It makes sense if you think in terms of recycling. A recent Nature Molecular Cell Biology paper prompts this reflection:
Cells are environmentally “green” — they are experts at recycling. Why let all those amino acids, sugars, and other building blocks go to waste? While living, the cell keeps its lysosomes and proteasomes (molecular machines that recycle substrates) busy dismantling spent proteins and sending the components to recycling centers. Eventually, the whole cell’s work is done, or worse, has become infected and needs to commit hara-kiri. There’s an app for that. Apoptosis, programmed cell death, is a suite of tools and operations. Cells contain self-destruction kits, like spies with poison pills for use if captured. The poison pills consist primarily of the caspase family of proteins. Numbered caspase-1 through -14, these enzymes cut through (“cleave”) molecules like buzz saws. They are stored in an inactivated form for safety, like chain saws with covers and batteries removed. There’s more to the kit than that, though. …

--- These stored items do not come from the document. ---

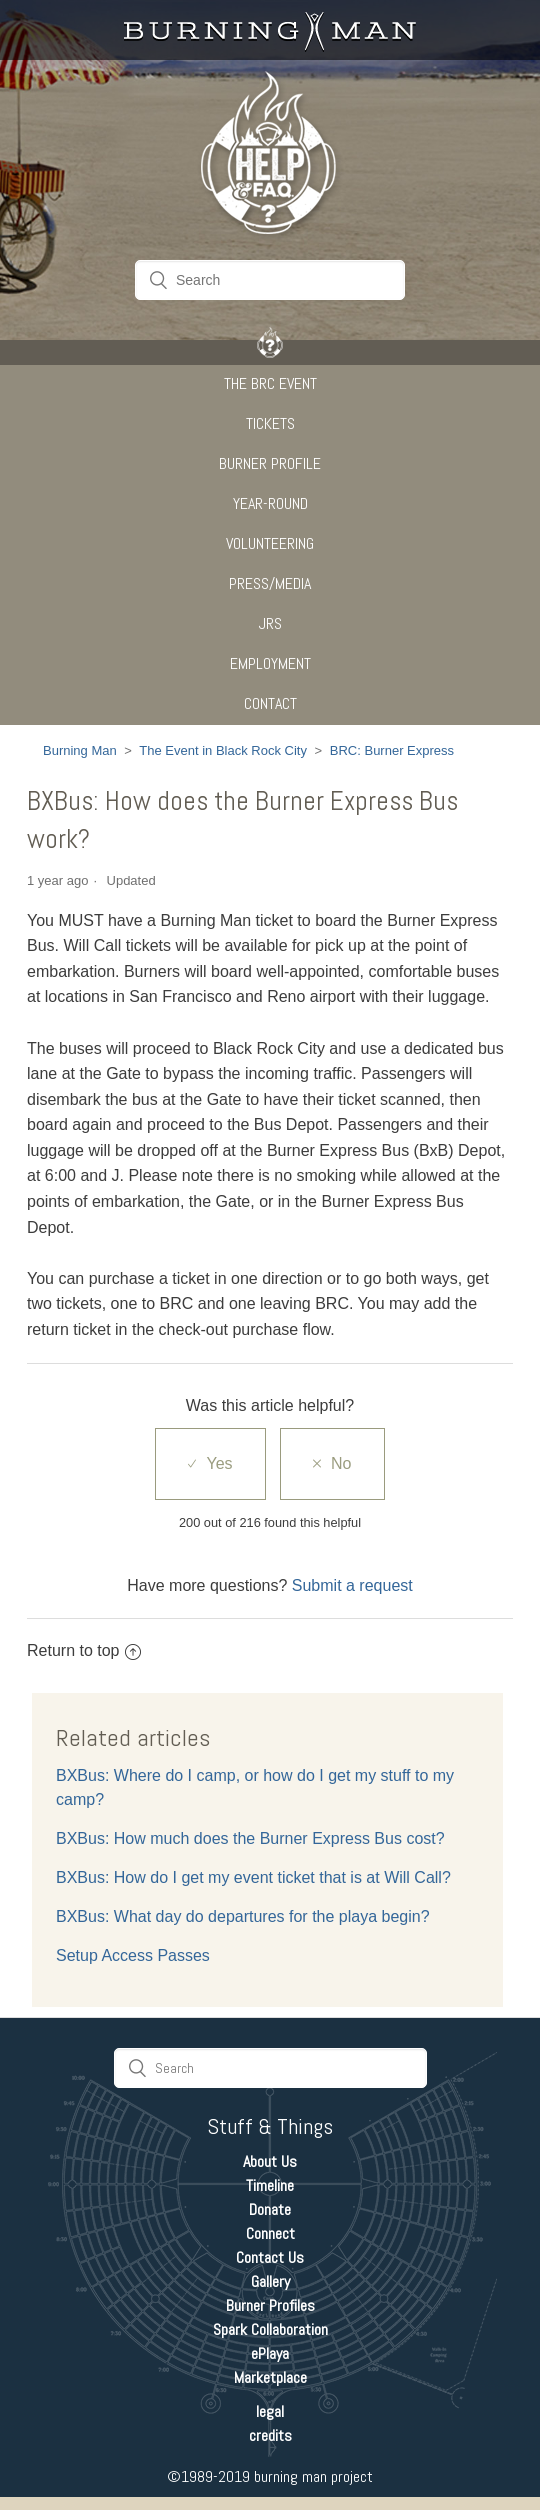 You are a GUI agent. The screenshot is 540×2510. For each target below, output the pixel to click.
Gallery (270, 2281)
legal (270, 2411)
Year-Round (270, 503)
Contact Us (270, 2257)
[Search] (270, 280)
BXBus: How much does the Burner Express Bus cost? (250, 1838)
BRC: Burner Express (392, 750)
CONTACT (270, 703)
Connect (270, 2233)
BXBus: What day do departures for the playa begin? (243, 1916)
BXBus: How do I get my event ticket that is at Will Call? (253, 1877)
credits (270, 2435)
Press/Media (270, 583)
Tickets (270, 423)
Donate (270, 2209)
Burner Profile (270, 463)
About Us (270, 2161)
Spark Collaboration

Numerous actors come onto the stage when the apoptosis signal is triggered. In a sequence of steps, caspase-3 activates two other enzymes that create “find-me” signals that are sent out to attract wandering macrophages. A macrophage (a type of white blood cell in the immune system) knows how to engulf a target, which might be a pathogenic invader or a dying cell. The find-me signal is more than a beacon. It can even modify the macrophage’s behavior depending on the situation.Evolution News, “In Cell Death, a Stunning Display of Intelligent Design” at Evolution News and Science Today
According to Darwinians, it all arose randomly, just like the highway systems of North America.